Your the penisbutter to my vagmite;)

To my story below, I now remember why she never took me seriously... While I was staring at her erect nipples she asked me if I was gay, I replied "uhuh", to everything as I was too busy looking at what I could have grabbed that day... Moral: FUUUUUUUUUUUUUUUUUUUUUUUUUUUUUUUUUUUUUUUUUUUUUUUUUUUUUUUUUUUUUUUUUUUUUUUUUUUUUUUUUUUUUUUUUUUUUUU! Today she looks uh... less appealing in more ways than one.... but lets not go into details, I need to get something out here... FUUUUUUUUUUUUUUUUUUUUUUUUUUUUUUUUUUUUUUUUUUUUUUUUUUUUUUUUUUUUUUUUUUUUUUUUU! In 40 years at my deathbed: The only thing I regret is... is... DAMN! FUUUUUUUUUUUUUUUUUUUUUUUUUUUUUUUUUUUUUUUUUUUUUUUUUUUUUUUUUUUUUUUUUUUUUUUUUUUUUUUUU

Roses are red Violets are blue Go out with me Or you face'll be those colors, too!

I am typing it here for exposure which means I am no sellout because I admitt I sell out, just like I did not crash because I admitt I did. This one is real: Me meeting my childhood friend (a girl, with huge boobs... Which she had reduced because back problems... Fucking reduction pointless invention!) Tina: You where and will always be like a brother to me Nero. Me: Aww... Well... Tina: A fucking sexy brother back then... Well and now! Me: O_O. I am married, so I called my wife and asked if its okay, she said can I join? And well, why do you think I am so wired now... ROUND TWO... F*CK!

Would you like to be the lone mother of my children?

-Can I get your Number? -29435566 (see if you can get it.)

Man: Hey babe ;) I may not be the smartest guy around, but look at these muscles! (flexes like crazy). Girl: Sorry, I am blind... Man: Oh... do you hear my sexy raspy voice though? Girl: Sorry I am also deaf... Man: Oh... (leaves) 2 Weeks later: Man: HEY THAT WOMAN TRICKED ME! SHE SAID SHE WAS DEAF BUT WAS CAPABLE OF SPEAKING! DEAF PEOPLE DO NOT SPEAK!.... I think...

He: Did it hurt? She: When I fell from heaven? heard it before... He: No, when you fell from the ugly tree!

http://scriptsbay.com http://scriptsbay.net

Man: Hey you female? Cuz I am a horny man and... *door slams*

Man: Wanna come to my place? Woman: Maybe if you take of the ski-mask and black clothing... Man: But then you'll ruin the surprise! :(

Hey, girl. Looking for a stud? Cuz I've got the STD and all I need is U

me- hey baby wanna hve sexual intercourse girl- sure because using the word intercourse in a sentence tunrs me on.

Famous male actors guide on pick-up. 1. Enter Disco. 2. Say hello out loud. 3. By this point you`re screwed... literally.

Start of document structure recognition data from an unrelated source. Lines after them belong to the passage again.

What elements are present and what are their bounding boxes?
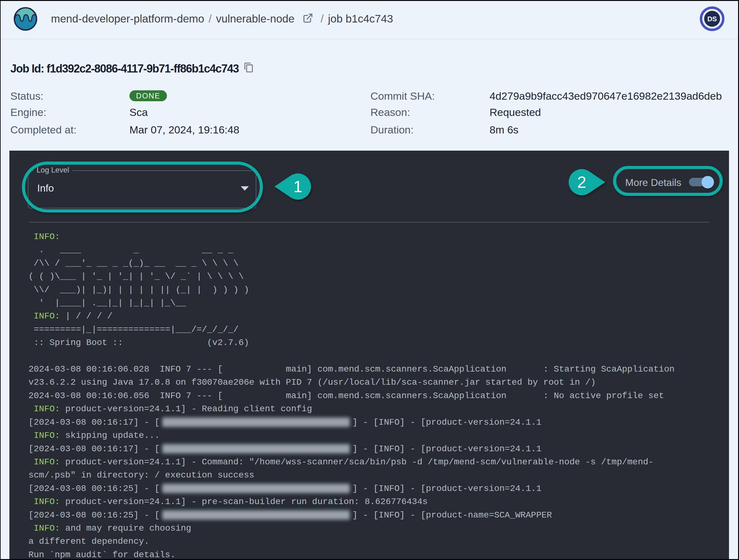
svg-text:1: 1 xyxy=(294,178,303,196)
svg-text:2: 2 xyxy=(577,173,586,191)
svg-text:DS: DS xyxy=(707,15,717,23)
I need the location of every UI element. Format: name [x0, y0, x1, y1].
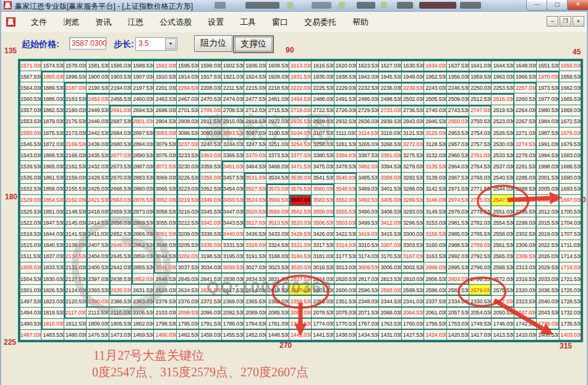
gann-cell: 2131.030 — [64, 262, 87, 274]
gann-cell: 1445.030 — [289, 330, 312, 341]
menu-bar: 赢 文件 浏览 资讯 江恩 公式选股 设置 工具 窗口 交易委托 帮助 – ❐ … — [1, 12, 587, 33]
gann-cell: 1858.030 — [41, 184, 64, 195]
gann-cell: 3552.030 — [334, 195, 357, 206]
menu-item-settings[interactable]: 设置 — [200, 15, 232, 30]
start-price-input[interactable]: 3587.0300 — [69, 37, 106, 50]
gann-cell: 1448.530 — [266, 330, 289, 341]
menu-item-file[interactable]: 文件 — [23, 15, 55, 30]
gann-cell: 3555.530 — [334, 206, 357, 217]
gann-cell: 2680.530 — [109, 139, 132, 150]
gann-cell: 1938.530 — [334, 71, 357, 82]
gann-cell: 2309.530 — [514, 251, 537, 262]
gann-cell: 1753.030 — [447, 319, 469, 330]
gann-cell: 2477.530 — [244, 93, 266, 105]
gann-cell: 2215.030 — [244, 82, 266, 93]
gann-cell: 1466.030 — [154, 330, 176, 341]
gann-cell: 2883.530 — [132, 173, 154, 184]
menu-item-window[interactable]: 窗口 — [264, 15, 296, 30]
resistance-button[interactable]: 阻力位 — [194, 35, 232, 52]
gann-cell: 2754.030 — [469, 128, 492, 139]
menu-item-gann[interactable]: 江恩 — [119, 15, 151, 30]
gann-cell: 3219.530 — [177, 195, 199, 206]
gann-cell: 2526.530 — [492, 128, 514, 139]
gann-cell: 1742.530 — [514, 319, 537, 330]
gann-cell: 3265.030 — [357, 139, 379, 150]
menu-item-help[interactable]: 帮助 — [344, 15, 377, 30]
gann-cell: 3216.030 — [177, 206, 199, 217]
gann-cell: 3153.030 — [424, 217, 446, 228]
gann-cell: 2498.530 — [379, 93, 401, 105]
gann-cell: 2393.530 — [87, 285, 109, 296]
gann-cell: 2285.030 — [514, 173, 537, 184]
gann-cell: 2484.530 — [289, 93, 312, 105]
gann-cell: 3044.530 — [154, 251, 176, 262]
menu-item-browse[interactable]: 浏览 — [55, 15, 87, 30]
gann-cell: 2029.530 — [537, 262, 559, 274]
gann-cell: 3160.030 — [424, 240, 446, 251]
support-button[interactable]: 支撑位 — [233, 35, 274, 53]
mdi-close-button[interactable]: × — [573, 16, 584, 27]
gann-cell: 2330.530 — [469, 296, 492, 307]
gann-cell: 1665.530 — [560, 93, 582, 105]
gann-cell: 2148.530 — [64, 206, 87, 217]
gann-cell: 1931.530 — [289, 71, 312, 82]
gann-cell: 2918.530 — [244, 116, 266, 128]
gann-cell: 1802.030 — [132, 319, 154, 330]
gann-cell: 2750.530 — [469, 116, 492, 128]
chevron-down-icon[interactable]: ▼ — [165, 38, 176, 50]
close-button[interactable]: ✕ — [567, 0, 588, 11]
gann-cell: 2113.530 — [87, 308, 109, 319]
gann-cell: 1427.530 — [402, 330, 424, 341]
gann-cell: 2442.530 — [87, 128, 109, 139]
gann-cell: 2985.030 — [447, 228, 469, 240]
gann-cell: 1550.030 — [19, 128, 41, 139]
gann-cell: 3300.030 — [402, 228, 424, 240]
gann-cell: 3468.030 — [266, 161, 289, 172]
gann-cell: 3422.530 — [334, 228, 357, 240]
gann-cell: 3587.030 — [289, 195, 312, 206]
gann-cell: 1686.530 — [560, 161, 582, 172]
maximize-button[interactable]: ▢ — [547, 0, 568, 11]
gann-cell: 2971.030 — [447, 184, 469, 195]
ghost-window — [245, 2, 279, 9]
gann-cell: 1823.030 — [41, 296, 64, 307]
gann-cell: 1469.530 — [132, 330, 154, 341]
gann-cell: 2852.030 — [132, 274, 154, 285]
step-combobox[interactable]: 3.5 ▼ — [135, 37, 177, 51]
minimize-button[interactable]: — — [526, 0, 547, 11]
gann-cell: 2505.530 — [424, 93, 446, 105]
gann-cell: 1525.530 — [19, 206, 41, 217]
note-line-2: 0度2547点、315度2579点、270度2607点 — [92, 364, 309, 381]
step-label: 步长: — [114, 39, 134, 50]
gann-cell: 1494.030 — [19, 308, 41, 319]
gann-cell: 2558.030 — [492, 228, 514, 240]
gann-cell: 1942.030 — [357, 71, 379, 82]
menu-item-trade[interactable]: 交易委托 — [296, 15, 344, 30]
gann-cell: 3090.030 — [199, 128, 221, 139]
gann-cell: 3499.530 — [357, 217, 379, 228]
gann-cell: 2568.530 — [492, 262, 514, 274]
gann-cell: 1571.030 — [19, 60, 41, 71]
gann-cell: 2495.030 — [357, 93, 379, 105]
gann-cell: 2106.530 — [132, 308, 154, 319]
mdi-restore-button[interactable]: ❐ — [560, 16, 571, 27]
gann-cell: 1679.530 — [560, 139, 582, 150]
menu-item-formula-stockpick[interactable]: 公式选股 — [151, 15, 200, 30]
gann-cell: 2348.030 — [357, 296, 379, 307]
gann-cell: 2376.030 — [177, 296, 199, 307]
gann-cell: 1959.530 — [469, 71, 492, 82]
gann-cell: 1697.030 — [560, 195, 582, 206]
gann-cell: 2803.030 — [447, 274, 469, 285]
gann-cell: 1819.530 — [41, 308, 64, 319]
menu-item-news[interactable]: 资讯 — [87, 15, 119, 30]
gann-cell: 2642.030 — [109, 262, 132, 274]
gann-cell: 3394.530 — [379, 161, 401, 172]
menu-item-tools[interactable]: 工具 — [232, 15, 264, 30]
gann-cell: 2264.030 — [514, 105, 537, 116]
gann-cell: 2134.530 — [64, 251, 87, 262]
gann-cell: 3079.530 — [154, 139, 176, 150]
gann-cell: 2075.030 — [334, 308, 357, 319]
gann-cell: 1732.030 — [560, 308, 582, 319]
gann-cell: 2638.530 — [109, 274, 132, 285]
mdi-minimize-button[interactable]: – — [547, 16, 558, 27]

Hey bitch wanna fuck! SURE! Nah you too sleasy. Moral: And the masters of the universe.

HEY BITCH! GET YOUR ASS HOME AND GIVE ME A THUMBS UPS AT HORSEHEAD NETWORK! Moral: And be rewarded ;) (unless you are fucking ugly, then you still get the gift of voting me whatever way you want)

I may have never f*cked a 10 before, but I did f*ck five 2's.

Man: Put your face over my fist as I say shinku Woman: Huh? Ok whatever.... SHOOOOOOOOOORYUKEEEEEEN!

Do you why I know we're going to have sex tonight?

Man - "Does this smell like chloroform to you?" Woman - "Yes it does."

Women love it when you kiss their neck. Just not while they are driving and while you're in the back seat and when they don't know you...

Hi, since its our first "Set Time Date" , I want you know I haven't got any STD's

Man trying to be smart: Man: HELP THERE IS A GIANT BOMB DOWN MY PANTS! ITS BULGING AND ITS GONNA EXPLODE KILLING US ALL! Nurse: ILL REMOVE IT! GRABS "EXPLOSIVE EQUIPMENT" AND RIPS IT OFF" Nurse: Weird this organic bomb looks like a peni.. Man: YAAAAAAAAAAAAAAAAAAAAAAAAAAAAAAAAAAAAAAAARRRRRRRRRRRRRRRRRRRGGGGGGGGGGGG Moral: YAAAAAAAAAAAAAAAAAAAAAAAAAARRRRRRRRRRRHhhhhhhhhhhhhhgEsgRSGRSRfRSfSFSr

"Are you a parking ticket?" "What?" "You’ve got fine written all over you"

Anti-Pickup Line

A collection of responses to pickup lines, and just bad ones in general!